■ **Required action**
Without the pictures, write out every entry that follows exactly.

─── Entries provided ───

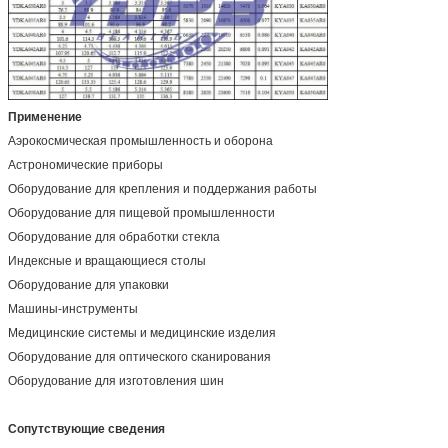
Применение
Аэрокосмическая промышленность и оборона
Астрономические приборы
Оборудование для крепления и поддержания работы
Оборудование для пищевой промышленности
Оборудование для обработки стекла
Индексные и вращающиеся столы
Оборудование для упаковки
Машины-инструменты
Медицинские системы и медицинские изделия
Оборудование для оптического сканирования
Оборудование для изготовления шин
Сопутствующие сведения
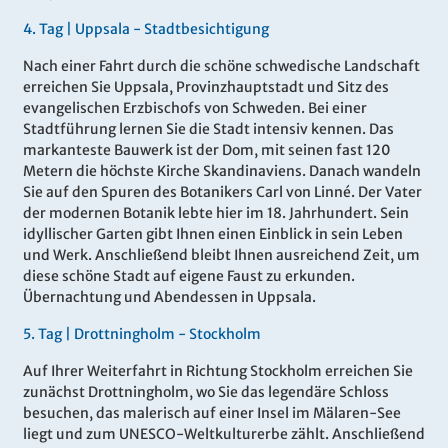
4.
Tag |
Uppsala - Stadtbesichtigung
Nach einer Fahrt durch die schöne schwedische Landschaft
erreichen Sie Uppsala, Provinzhauptstadt und Sitz des
evangelischen Erzbischofs von Schweden. Bei einer
Stadtführung lernen Sie die Stadt intensiv kennen. Das
markanteste Bauwerk ist der Dom, mit seinen fast 120
Metern die höchste Kirche Skandinaviens. Danach wandeln
Sie auf den Spuren des Botanikers Carl von Linné. Der Vater
der modernen Botanik lebte hier im 18. Jahrhundert. Sein
idyllischer Garten gibt Ihnen einen Einblick in sein Leben
und Werk. Anschließend bleibt Ihnen ausreichend Zeit, um
diese schöne Stadt auf eigene Faust zu erkunden.
Übernachtung und Abendessen in Uppsala.
5.
Tag |
Drottningholm - Stockholm
Auf Ihrer Weiterfahrt in Richtung Stockholm erreichen Sie
zunächst Drottningholm, wo Sie das legendäre Schloss
besuchen, das malerisch auf einer Insel im Mälaren-See
liegt und zum UNESCO-Weltkulturerbe zählt. Anschließend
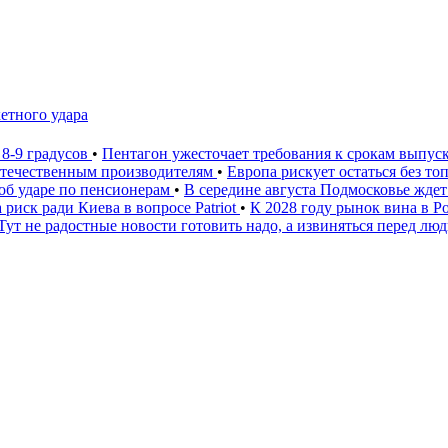
етного удара
 8-9 градусов
•
Пентагон ужесточает требования к срокам выпус
 отечественным производителям
•
Европа рискует остаться без то
 об ударе по пенсионерам
•
В середине августа Подмосковье ждет
 риск ради Киева в вопросе Patriot
•
К 2028 году рынок вина в 
Тут не радостные новости готовить надо, а извиняться перед лю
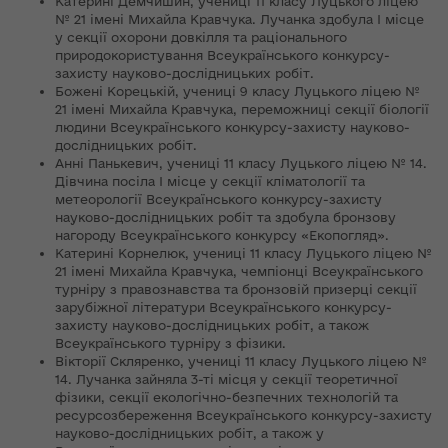
Катерині Демчишин, учениці 11 класу Луцького ліцею
№ 21 імені Михайла Кравчука. Лучанка здобула І місце
у секції охорони довкілля та раціонального
природокористування Всеукраїнського конкурсу-
захисту науково-дослідницьких робіт.
Божені Корецькій, учениці 9 класу Луцького ліцею №
21 імені Михайла Кравчука, переможниці секції біології
людини Всеукраїнського конкурсу-захисту науково-
дослідницьких робіт.
Анні Панькевич, учениці 11 класу Луцького ліцею № 14.
Дівчина посіла І місце у секції кліматології та
метеорології Всеукраїнського конкурсу-захисту
науково-дослідницьких робіт та здобула бронзову
нагороду Всеукраїнського конкурсу «Екопогляд».
Катерині Корнелюк, учениці 11 класу Луцького ліцею №
21 імені Михайла Кравчука, чемпіонці Всеукраїнського
турніру з правознавства та бронзовій призерці секції
зарубіжної літератури Всеукраїнського конкурсу-
захисту науково-дослідницьких робіт, а також
Всеукраїнського турніру з фізики.
Вікторії Скляренко, учениці 11 класу Луцького ліцею №
14. Лучанка зайняла 3-ті місця у секції теоретичної
фізики, секції екологічно-безпечних технологій та
ресурсозбереження Всеукраїнського конкурсу-захисту
науково-дослідницьких робіт, а також у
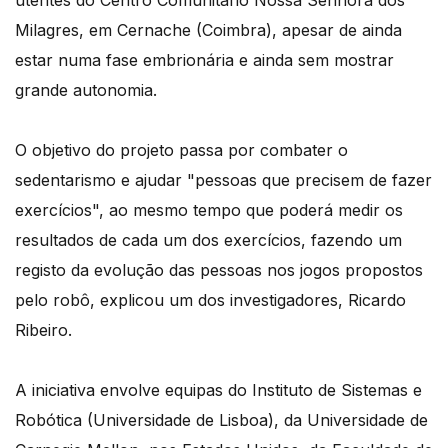
utentes do Centro Comunitário Nossa Senhora dos
Milagres, em Cernache (Coimbra), apesar de ainda
estar numa fase embrionária e ainda sem mostrar
grande autonomia.
O objetivo do projeto passa por combater o
sedentarismo e ajudar "pessoas que precisem de fazer
exercícios", ao mesmo tempo que poderá medir os
resultados de cada um dos exercícios, fazendo um
registo da evolução das pessoas nos jogos propostos
pelo robô, explicou um dos investigadores, Ricardo
Ribeiro.
A iniciativa envolve equipas do Instituto de Sistemas e
Robótica (Universidade de Lisboa), da Universidade de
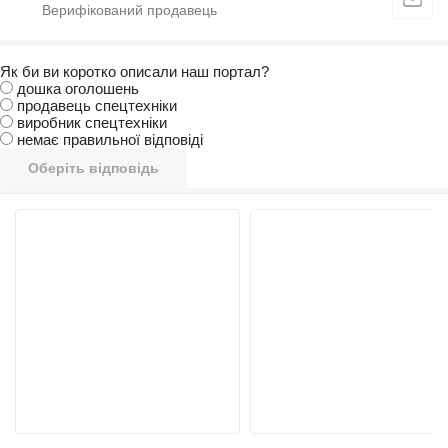
Як би ви коротко описали наш портал?
дошка оголошень
продавець спецтехніки
виробник спецтехніки
немає правильної відповіді
Оберіть відповідь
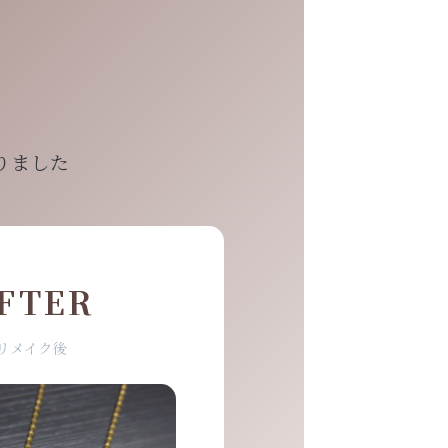
りました
FTER
リメイク後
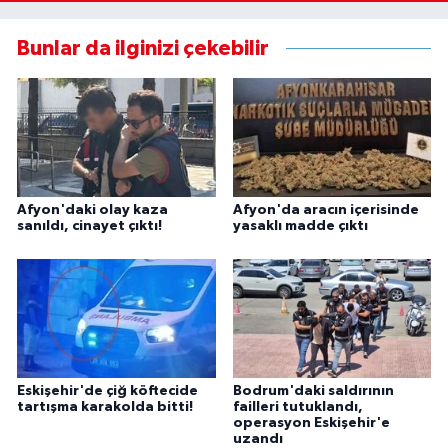
Bunlar da ilginizi çekebilir
Afyon'daki olay kaza
Afyon'da aracın içerisinde
sanıldı, cinayet çıktı!
yasaklı madde çıktı
Eskişehir'de çiğ köftecide
Bodrum'daki saldırının
tartışma karakolda bitti!
failleri tutuklandı,
operasyon Eskişehir'e
uzandı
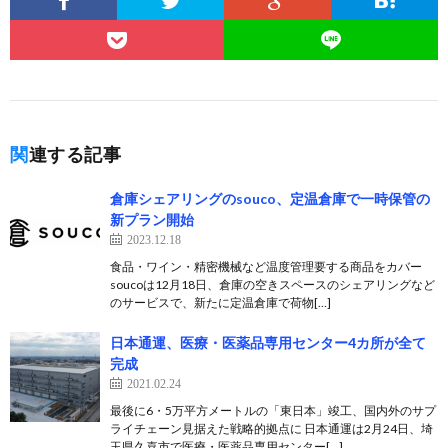
関連する記事
倉庫シェアリングのsouco、定温倉庫で一時保管の
新プラン開始
2023.12.18
食品・ワイン・精密機械など温度管理要する商品をカバー
soucoは12月18日、倉庫の空きスペースのシェアリングなど
のサービスで、新たに定温倉庫で荷物[…]
日本通運、医療・医薬品専用センター4カ所が全て
完成
2021.02.24
最後に6・5万平方メートルの「東日本」竣工、国内外のサプ
ライチェーン見据えた戦略的拠点に 日本通運は2月24日、埼
玉県久喜市で医療・医薬品専用センター[…]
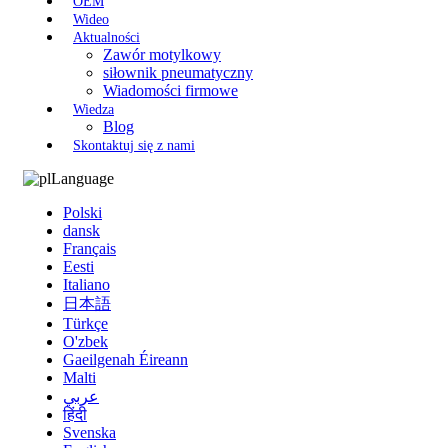
OEM
Wideo
Aktualności
Zawór motylkowy
siłownik pneumatyczny
Wiadomości firmowe
Wiedza
Blog
Skontaktuj się z nami
Language
Polski
dansk
Français
Eesti
Italiano
日本語
Türkçe
O'zbek
Gaeilgenah Éireann
Malti
عربي
हिंदी
Svenska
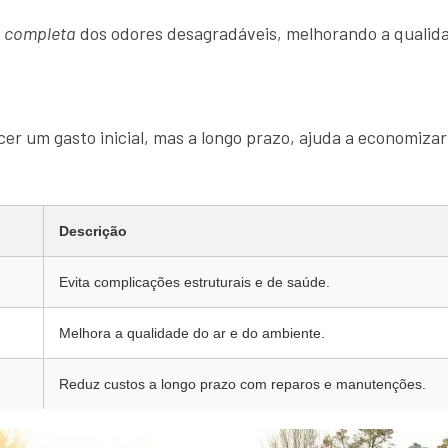
o completa
dos odores desagradáveis, melhorando a qualida
er um gasto inicial, mas a longo prazo, ajuda a economizar
Descrição
Evita complicações estruturais e de saúde.
Melhora a qualidade do ar e do ambiente.
Reduz custos a longo prazo com reparos e manutenções.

───

■ **Result for this exercise**
Применение
Аэрокосмическая промышленность и оборона
Астрономические приборы
Оборудование для крепления и поддержания работы
Оборудование для пищевой промышленности
Оборудование для обработки стекла
Индексные и вращающиеся столы
Оборудование для упаковки
Машины-инструменты
Медицинские системы и медицинские изделия
Оборудование для оптического сканирования
Оборудование для изготовления шин
Сопутствующие сведения
4.
Tag |
Uppsala - Stadtbesichtigung
Nach einer Fahrt durch die schöne schwedische Landschaft
erreichen Sie Uppsala, Provinzhauptstadt und Sitz des
evangelischen Erzbischofs von Schweden. Bei einer
Stadtführung lernen Sie die Stadt intensiv kennen. Das
markanteste Bauwerk ist der Dom, mit seinen fast 120
Metern die höchste Kirche Skandinaviens. Danach wandeln
Sie auf den Spuren des Botanikers Carl von Linné. Der Vater
der modernen Botanik lebte hier im 18. Jahrhundert. Sein
idyllischer Garten gibt Ihnen einen Einblick in sein Leben
und Werk. Anschließend bleibt Ihnen ausreichend Zeit, um
diese schöne Stadt auf eigene Faust zu erkunden.
Übernachtung und Abendessen in Uppsala.
5.
Tag |
Drottningholm - Stockholm
Auf Ihrer Weiterfahrt in Richtung Stockholm erreichen Sie
zunächst Drottningholm, wo Sie das legendäre Schloss
besuchen, das malerisch auf einer Insel im Mälaren-See
liegt und zum UNESCO-Weltkulturerbe zählt. Anschließend
етного удара
 8-9 градусов
•
Пентагон ужесточает требования к срокам выпус
 отечественным производителям
•
Европа рискует остаться без то
 об ударе по пенсионерам
•
В середине августа Подмосковье ждет
 риск ради Киева в вопросе Patriot
•
К 2028 году рынок вина в 
Тут не радостные новости готовить надо, а извиняться перед лю
Катерині Демчишин, учениці 11 класу Луцького ліцею
№ 21 імені Михайла Кравчука. Лучанка здобула І місце
у секції охорони довкілля та раціонального
природокористування Всеукраїнського конкурсу-
захисту науково-дослідницьких робіт.
Божені Корецькій, учениці 9 класу Луцького ліцею №
21 імені Михайла Кравчука, переможниці секції біології
людини Всеукраїнського конкурсу-захисту науково-
дослідницьких робіт.
Анні Панькевич, учениці 11 класу Луцького ліцею № 14.
Дівчина посіла І місце у секції кліматології та
метеорології Всеукраїнського конкурсу-захисту
науково-дослідницьких робіт та здобула бронзову
нагороду Всеукраїнського конкурсу «Екопогляд».
Катерині Корнелюк, учениці 11 класу Луцького ліцею №
21 імені Михайла Кравчука, чемпіонці Всеукраїнського
турніру з правознавства та бронзовій призерці секції
зарубіжної літератури Всеукраїнського конкурсу-
захисту науково-дослідницьких робіт, а також
Всеукраїнського турніру з фізики.
Вікторії Скляренко, учениці 11 класу Луцького ліцею №
14. Лучанка зайняла 3-ті місця у секції теоретичної
фізики, секції екологічно-безпечних технологій та
ресурсозбереження Всеукраїнського конкурсу-захисту
науково-дослідницьких робіт, а також у
utentes do Centro Comunitário Nossa Senhora dos
Milagres, em Cernache (Coimbra), apesar de ainda
estar numa fase embrionária e ainda sem mostrar
grande autonomia.
O objetivo do projeto passa por combater o
sedentarismo e ajudar "pessoas que precisem de fazer
exercícios", ao mesmo tempo que poderá medir os
resultados de cada um dos exercícios, fazendo um
registo da evolução das pessoas nos jogos propostos
pelo robô, explicou um dos investigadores, Ricardo
Ribeiro.
A iniciativa envolve equipas do Instituto de Sistemas e
Robótica (Universidade de Lisboa), da Universidade de
Як би ви коротко описали наш портал?
дошка оголошень
продавець спецтехніки
виробник спецтехніки
немає правильної відповіді
Оберіть відповідь
りました
FTER
リメイク後
Bunlar da ilginizi çekebilir
Afyon'daki olay kaza
Afyon'da aracın içerisinde
sanıldı, cinayet çıktı!
yasaklı madde çıktı
Eskişehir'de çiğ köftecide
Bodrum'daki saldırının
tartışma karakolda bitti!
failleri tutuklandı,
operasyon Eskişehir'e
uzandı
関連する記事
倉庫シェアリングのsouco、定温倉庫で一時保管の
新プラン開始
2023.12.18
食品・ワイン・精密機械など温度管理要する商品をカバー
soucoは12月18日、倉庫の空きスペースのシェアリングなど
のサービスで、新たに定温倉庫で荷物[…]
日本通運、医療・医薬品専用センター4カ所が全て
完成
2021.02.24
最後に6・5万平方メートルの「東日本」竣工、国内外のサプ
ライチェーン見据えた戦略的拠点に 日本通運は2月24日、埼
玉県久喜市で医療・医薬品専用センター[…]
OEM
Wideo
Aktualności
Zawór motylkowy
siłownik pneumatyczny
Wiadomości firmowe
Wiedza
Blog
Skontaktuj się z nami
Language
Polski
dansk
Français
Eesti
Italiano
日本語
Türkçe
O'zbek
Gaeilgenah Éireann
Malti
عربي
हिंदी
Svenska
o completa
dos odores desagradáveis, melhorando a qualida
er um gasto inicial, mas a longo prazo, ajuda a economizar
Descrição
Evita complicações estruturais e de saúde.
Melhora a qualidade do ar e do ambiente.
Reduz custos a longo prazo com reparos e manutenções.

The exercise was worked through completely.